Flexibility of 5′-adaptor SL location

For TBSV, we have shown that there is no strong position dependence for the 5′-adapter, SL3. That is, it can be re-located to different sites relative to either the 5′ terminus or the initiation codon in our experimental mRNA and still function efficiently in translation. However, within the viral genomic context, the normal location of SL3 is universally conserved among tombusviruses and is highly integrated with replication elements (Wu et al. 2001; Ray et al. 2003, 2004). Thus, although flexible in terms of a translation-only context, the repositioning of SL3 in the wild-type genome would likely negatively affect the activity of other RNA elements involved in RNA replication and thus reduce the competitiveness of the virus.

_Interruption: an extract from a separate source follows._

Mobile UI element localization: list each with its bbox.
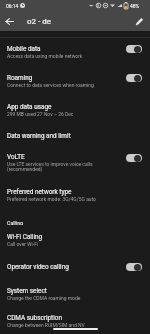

The flexibility of the 5′-adapter position is also supported by its corresponding location in the 5′ UTR of TBSV sg mRNA1 (Fabian and White 2004). In sg mRNA1, an equivalent 5′-adapter is located at the very 5′ terminus of the message. This naturally occurring viral mRNA represents a 5′-extreme example in terms of adaptor position and further supports the concept of flexibility. The opposite extreme for 5′-adaptor location in a 5′ UTR would be to be positioned immediately adjacent to, or even 3′ to, the initiation codon. When we artificially introduced a uAUG 5′-proximal to SL3 in our experimental mRNA, this start codon effectively inhibited translation of p33, indicating that it was efficiently utilized by ribosomes (Fig. 5). This suggests that an adaptor located 3′ to an initiation codon can still function properly.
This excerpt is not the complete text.